[Extracted entries Boundary: Start]
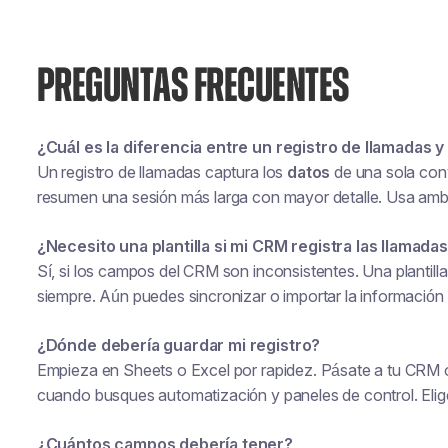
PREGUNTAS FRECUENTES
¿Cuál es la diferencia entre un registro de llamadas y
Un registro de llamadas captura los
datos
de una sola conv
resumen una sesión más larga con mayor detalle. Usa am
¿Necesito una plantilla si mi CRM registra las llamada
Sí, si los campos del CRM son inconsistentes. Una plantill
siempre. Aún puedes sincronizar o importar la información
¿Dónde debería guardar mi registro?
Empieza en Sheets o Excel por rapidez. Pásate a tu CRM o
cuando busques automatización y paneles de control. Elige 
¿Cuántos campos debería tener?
[Extracted entries Boundary: End]
[Extracted entries Boundary: Start]
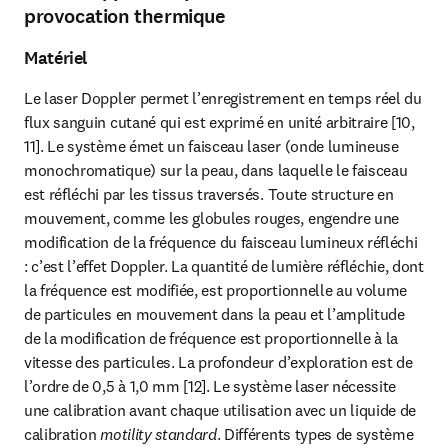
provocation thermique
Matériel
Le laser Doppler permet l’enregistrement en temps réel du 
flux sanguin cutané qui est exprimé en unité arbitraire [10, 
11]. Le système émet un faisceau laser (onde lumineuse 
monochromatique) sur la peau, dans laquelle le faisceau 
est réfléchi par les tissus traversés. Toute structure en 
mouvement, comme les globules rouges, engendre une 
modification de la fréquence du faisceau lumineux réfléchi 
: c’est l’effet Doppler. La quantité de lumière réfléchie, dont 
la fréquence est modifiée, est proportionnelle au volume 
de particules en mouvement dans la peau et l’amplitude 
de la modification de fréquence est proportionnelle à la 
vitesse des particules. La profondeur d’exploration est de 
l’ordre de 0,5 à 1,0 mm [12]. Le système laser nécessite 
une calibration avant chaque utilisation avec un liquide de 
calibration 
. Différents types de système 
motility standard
[Extracted entries Boundary: End]
Exercise description
Give back exactly the lines of the listing above that run from the line with "11]. Le système" to the line with "motility standard", inclusive.

Response
11]. Le système émet un faisceau laser (onde lumineuse 
monochromatique) sur la peau, dans laquelle le faisceau 
est réfléchi par les tissus traversés. Toute structure en 
mouvement, comme les globules rouges, engendre une 
modification de la fréquence du faisceau lumineux réfléchi 
: c’est l’effet Doppler. La quantité de lumière réfléchie, dont 
la fréquence est modifiée, est proportionnelle au volume 
de particules en mouvement dans la peau et l’amplitude 
de la modification de fréquence est proportionnelle à la 
vitesse des particules. La profondeur d’exploration est de 
l’ordre de 0,5 à 1,0 mm [12]. Le système laser nécessite 
une calibration avant chaque utilisation avec un liquide de 
calibration 
. Différents types de système 
motility standard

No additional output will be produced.